• What you are asked to do
Scan the records below. List lines holding "When".

Page-level text extractions
*** Begin section ***
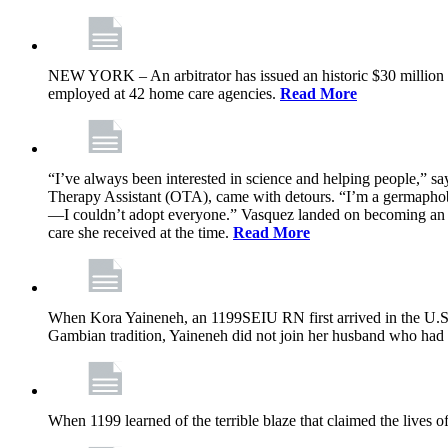
NEW YORK – An arbitrator has issued an historic $30 million
employed at 42 home care agencies.
Read More
“I’ve always been interested in science and helping people,” sa
Therapy Assistant (OTA), came with detours. “I’m a germaphobe, 
—I couldn’t adopt everyone.” Vasquez landed on becoming an OTA
care she received at the time.
Read More
When Kora Yaineneh, an 1199SEIU RN first arrived in the U.S. 
Gambian tradition, Yaineneh did not join her husband who had 
When 1199 learned of the terrible blaze that claimed the lives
*** End section ***
• Solution to the problem
When Kora Yaineneh, an 1199SEIU RN first arrived in the U.S. 
When 1199 learned of the terrible blaze that claimed the lives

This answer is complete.